What is ion exchange SPE?

Answer 58

Ion exchange SPE uses a charged or partially charged adsorbent (like ions) to retain charged analytes depending on their ionisation states, via electrostatic attractions.

Question 59

What are functionalist adsorbents?

Answer 59

Adsorbents with specific functional groups to extract specific classes of compounds, via conducting specific reactions in the SPE cartridge.

Question 60

Different phases (normal, reversed, ion exchange) can be added together in different ways, like mixed mode, layered and stacked phases (for a higher efficiency of extraction).

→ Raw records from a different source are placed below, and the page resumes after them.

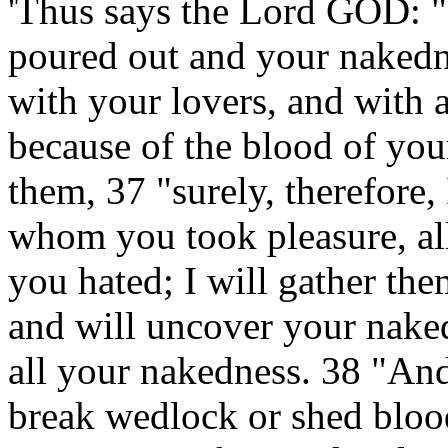
'Thus says the Lord GOD: "
poured out and your nakedn
with your lovers, and with 
because of the blood of you
them, 37 "surely, therefore, 
whom you took pleasure, all
you hated; I will gather th
and will uncover your naked
all your nakedness. 38 "An
break wedlock or shed blood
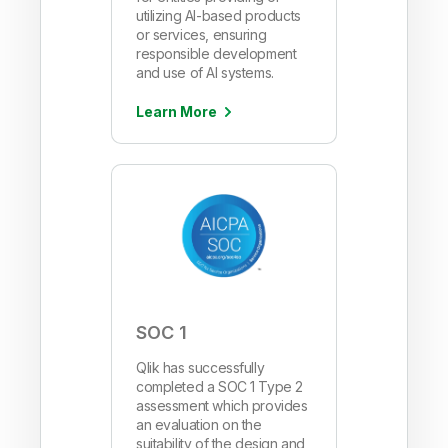
utilizing AI-based products
or services, ensuring
responsible development
and use of AI systems.
Learn More
SOC 1
Qlik has successfully
completed a SOC 1 Type 2
assessment which provides
an evaluation on the
suitability of the design and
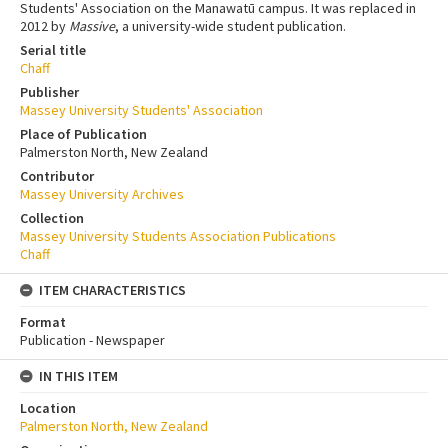
Students' Association on the Manawatū campus. It was replaced in
2012 by
Massive
, a university-wide student publication.
Serial title
Chaff
Publisher
Massey University Students' Association
Place of Publication
Palmerston North, New Zealand
Contributor
Massey University Archives
Collection
Massey University Students Association Publications
Chaff
ITEM CHARACTERISTICS
Format
Publication - Newspaper
IN THIS ITEM
Location
Palmerston North, New Zealand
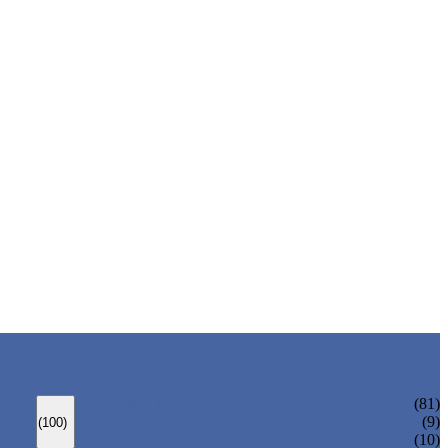
ANSI GATE VALVE
(81)
DIN GATE VALVE
(9)
(100)
PRESSURE SEAL BONNET GATE VALVE
(10)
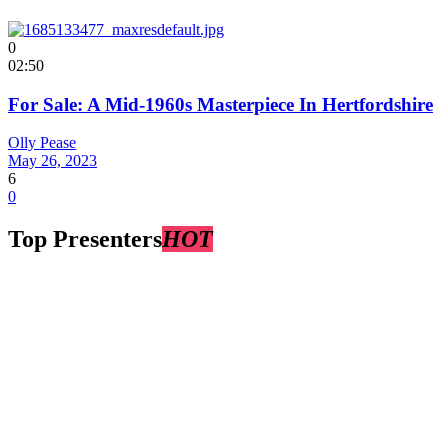
0
02:50
For Sale: A Mid-1960s Masterpiece In Hertfordshire
Olly Pease
May 26, 2023
6
0
Top Presenters
HOT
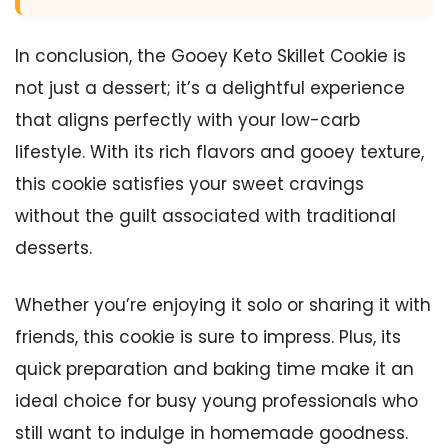
In conclusion, the Gooey Keto Skillet Cookie is
not just a dessert; it’s a delightful experience
that aligns perfectly with your low-carb
lifestyle. With its rich flavors and gooey texture,
this cookie satisfies your sweet cravings
without the guilt associated with traditional
desserts.
Whether you’re enjoying it solo or sharing it with
friends, this cookie is sure to impress. Plus, its
quick preparation and baking time make it an
ideal choice for busy young professionals who
still want to indulge in homemade goodness.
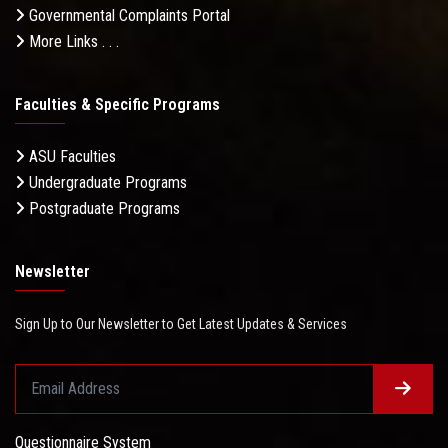
Governmental Complaints Portal
More Links . . .
Faculties & Specific Programs
ASU Faculties
Undergraduate Programs
Postgraduate Programs
Newsletter
Sign Up to Our Newsletter to Get Latest Updates & Services
Questionnaire System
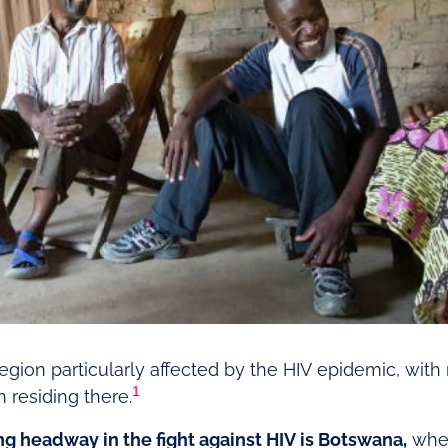
egion particularly affected by the HIV epidemic, with
1
 residing there.
g headway in the fight against HIV is Botswana,
wher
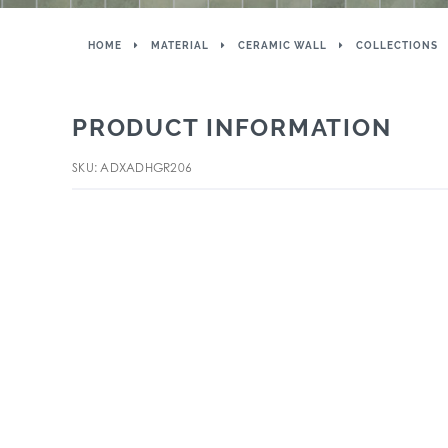
HOME
MATERIAL
CERAMIC WALL
COLLECTIONS
PRODUCT INFORMATION
SKU: ADXADHGR206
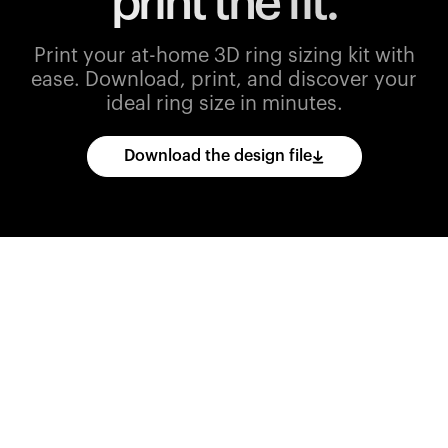
print the fit.
Print your at-home 3D ring sizing kit with
ease.
Download, print, and discover your
ideal ring size in minutes.
Download the design file
Download
the
CAD
files
and
import
them
into
your
3D
printing
software.
Print
various
ring
sizes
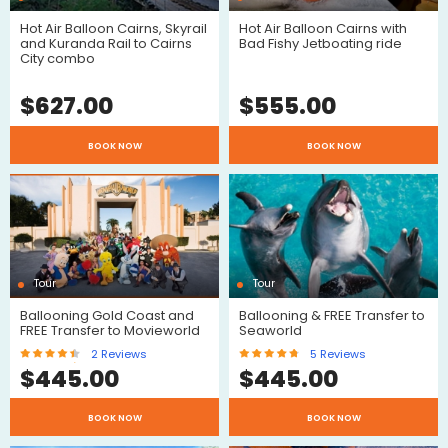
Hot Air Balloon Cairns, Skyrail
Hot Air Balloon Cairns with
and Kuranda Rail to Cairns
Bad Fishy Jetboating ride
City combo
$
627.00
$
555.00
$
$
BOOK NOW
BOOK NOW
Tour
Tour
$
Ballooning Gold Coast and
Ballooning & FREE Transfer to
$
FREE Transfer to Movieworld
Seaworld
2
Reviews
5
Reviews
$
445.00
$
445.00
BOOK NOW
BOOK NOW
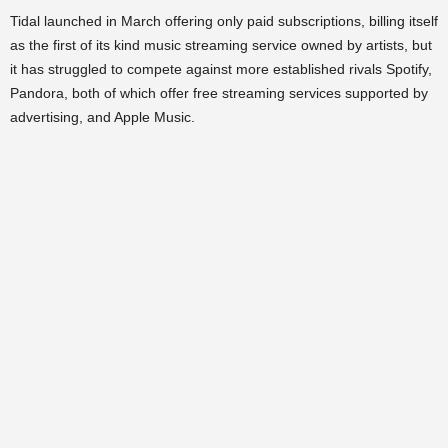
Tidal launched in March offering only paid subscriptions, billing itself
as the first of its kind music streaming service owned by artists, but
it has struggled to compete against more established rivals Spotify,
Pandora, both of which offer free streaming services supported by
advertising, and Apple Music.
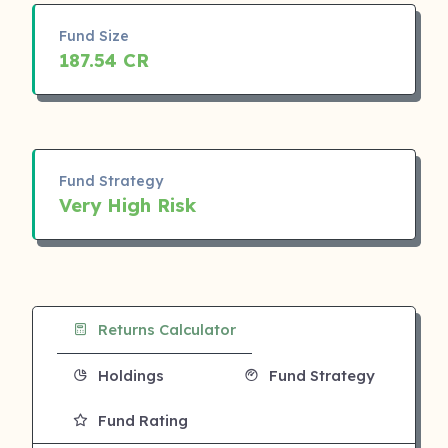
Fund Size
187.54 CR
Fund Strategy
Very High Risk
Returns Calculator
Holdings
Fund Strategy
Fund Rating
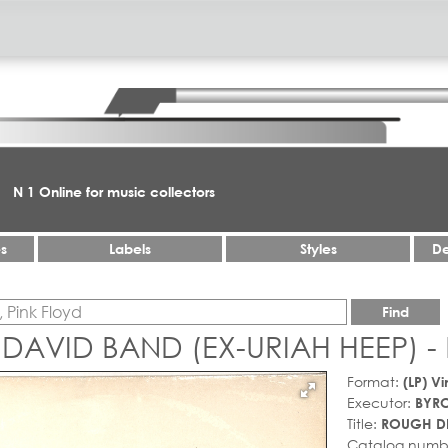
N 1 Online for music collectors
es
Labels
Styles
De
Find
 DAVID BAND (EX-URIAH HEEP)
Format:
(LP) Vi
Executor:
BYRO
Title:
ROUGH D
Catalog numb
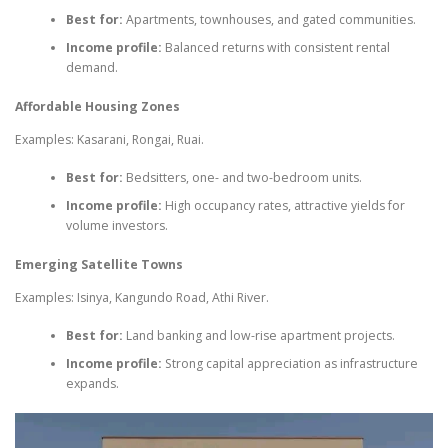
Best for:
Apartments, townhouses, and gated communities.
Income profile:
Balanced returns with consistent rental
demand.
Affordable Housing Zones
Examples: Kasarani, Rongai, Ruai.
Best for:
Bedsitters, one- and two-bedroom units.
Income profile:
High occupancy rates, attractive yields for
volume investors.
Emerging Satellite Towns
Examples: Isinya, Kangundo Road, Athi River.
Best for:
Land banking and low-rise apartment projects.
Income profile:
Strong capital appreciation as infrastructure
expands.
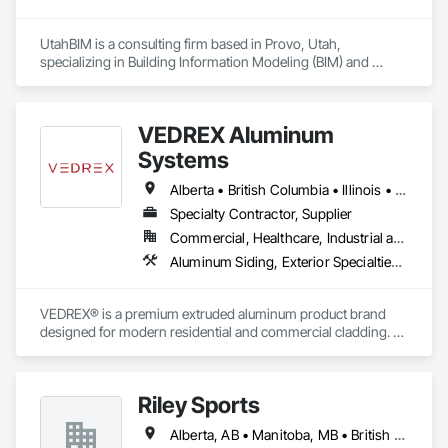
UtahBIM is a consulting firm based in Provo, Utah, 
specializing in Building Information Modeling (BIM) and 
Virtual Design and Construction (VDC). Since 2023, our 
Utah-based team has helped general contractors and 
mechanical, electrical, plumbing, and fire protection (MEPF) 
VEDREX Aluminum
subcontractors around the world streamline construction 
through 3D modeling, clash detection, and coordinated BIM 
Systems
services.
Alberta • British Columbia • Illinois • Indiana • Manitoba • Michigan • New York • Newfoundland and Labrador • Ohio • Ontario • Pennsylvania • Québec • Saskatchewan
Specialty Contractor, Supplier
Commercial, Healthcare, Industrial and Energy, Infrastructure, Institutional, Residential
Aluminum Siding, Exterior Specialties, Manufactured Exterior Specialties, Siding
VEDREX® is a premium extruded aluminum product brand 
designed for modern residential and commercial cladding. 
Engineered for durability, elegance, and low maintenance, 
our aluminum systems include both realistic woodgrain 
sublimated finishes and a wide range of solid powder-coated 
Riley Sports
colours that suit any architectural style.

Alberta, AB • Manitoba, MB • British Columbia • New Brunswick • Newfoundland and Labrador • Nova Scotia • Ontario • Prince Edward Island • Québec • Saskatchewan
We utilize high-grade aluminum and advanced sublimation 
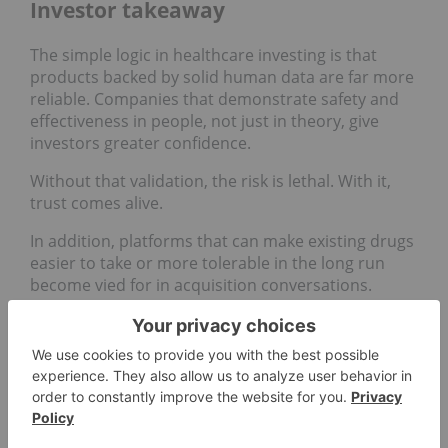
Investor takeaway
The simple logic in healthcare investing is that
products backed by solid human data are far more
reliable. Companies that demonstrate safety and
effectiveness in people, not just in theory, give
investors greater confidence.
Without that validation, the risk is lethal. With it,
trust comes alive.
In addition, platforms that can make existing drugs
easier to take or more tolerable in the long run
become vied for in acquisition conversations.
For smaller biotechs, this is where opportunity lies.
If a technology shows clear results in people, it
becomes far more attractive as a partner or
buyout candidate. Lexaria’s recent GLP‑1 studies
with its DehydraTECH platform are good examples,
as it highlights how clinical milestones can turn a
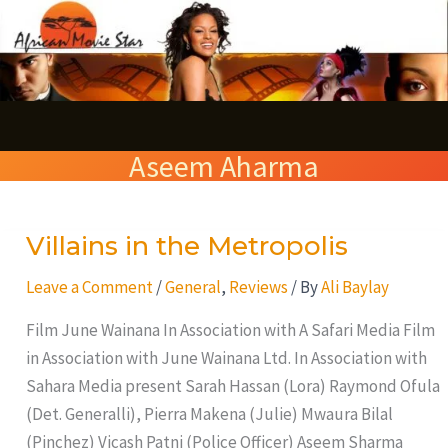
Skip
S
to
e
content
a
r
Aseem Aharma
c
h
Villains in the Metropolis
Villains
in
Leave a Comment
/
General
,
Reviews
/ By
Ali Baylay
the
Metropolis
Film June Wainana In Association with A Safari Media Film
in Association with June Wainana Ltd. In Association with
Sahara Media present Sarah Hassan (Lora) Raymond Ofula
(Det. Generalli), Pierra Makena (Julie) Mwaura Bilal
(Pinchez) Vicash Patni (Police Officer) Aseem Sharma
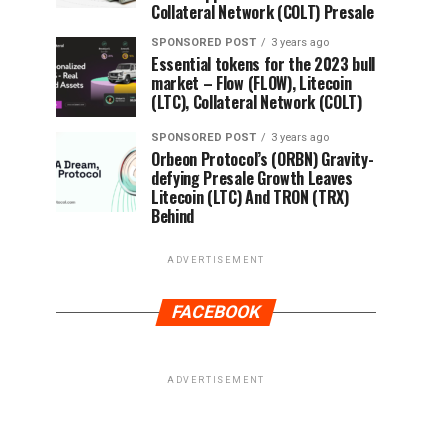
Collateral Network (COLT) Presale
SPONSORED POST
3 years ago
Essential tokens for the 2023 bull
market – Flow (FLOW), Litecoin
(LTC), Collateral Network (COLT)
SPONSORED POST
3 years ago
Orbeon Protocol’s (ORBN) Gravity-
defying Presale Growth Leaves
Litecoin (LTC) And TRON (TRX)
Behind
ADVERTISEMENT
FACEBOOK
ADVERTISEMENT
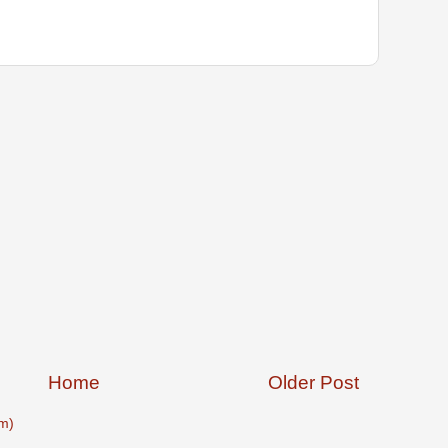
Home
Older Post
m)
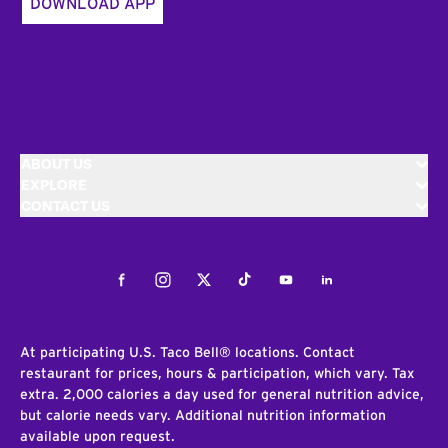
DOWNLOAD APP
ABOUT US
EXPLORE
CONTACT US
Facebook
Instagram
Twitter
Tiktok
Youtube
LinkedIn
At participating U.S. Taco Bell® locations. Contact
restaurant for prices, hours & participation, which vary. Tax
extra. 2,000 calories a day used for general nutrition advice,
but calorie needs vary. Additional nutrition information
available upon request.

How do they differ from one another?

Answer 60

Mixed mode- 2 different phases are simply mixed together in the cartridge. Layered- 2 different phases are stacked on top of one another in the cartridge. Stacked phases- 2 different phases are conducted in different cartridges, but these cartridges are stacked on top of each other.

Question 61

What are the key benefits of SPE?

Answer 61

> Washing steps removes interferents. > Removing interferents gives an increased sensitivity when conducting masses spectrometry. > We can divide the sample up into different fractions (water soluble, soluble in methanol). > Concentrating analyte in sample for analysis to get back a clear and loud reading.

Question 62

Why may we want to concentrate or isolate proteins in biological samples?

Answer 62

Concentrate and isolate proteins found in the plasma and the blood. If there is an unwanted function or no function at all, we can determine whether it is because there had been a mutation in DNA, by looking at protein structure. Concentrating and isolating proteins from urine. Proteins should not be found in the urine, and by isolating the proteins found in the urine, we can determine what the problem may be (kidney disease, urine infection).

Question 63

To analyse proteins, we may want to precipitate them. Ways of precipitating them is by using their chemical properties- changes in pH, temperature, introduction is more salts, heavy metals salts.. etc. Why may these not be the best way to precipitate protein?

Answer 63

While the factors stated may help with precipitating a protein, these factors can also denature a protein. Precipitating a protein would be meaningless if we cannot analyse it because it has denatured.

Question 64

What is a common way of extracting proteins from biological samples?

Answer 64

For a sample like plasma, we first add a solvent to the solution. This solution can be acetonitrile (quite polar). The idea is the protein cannot interact with the acetonitrile, so precipitates out to form a solid, or a semi-mass of solid. Centrifuging is next, and is basically separating components based on their size, shape and density, by spinning the solution at high speeds. In this case, the precipitated proteins will be at the bottom due to its higher density and the supernatant (liquid lying at the top after centrifuging) would be the plasma. The plasma would then go on to be further analysed.

Question 65

What is green extraction?

Answer 65

Green extraction is the design of extraction processes, done in a way to reduce energy consumption, using alternative solvents (that is less damaging to the environment, less toxic and more safe), renewable natural products, while ensuring the whole process is high quality and safe.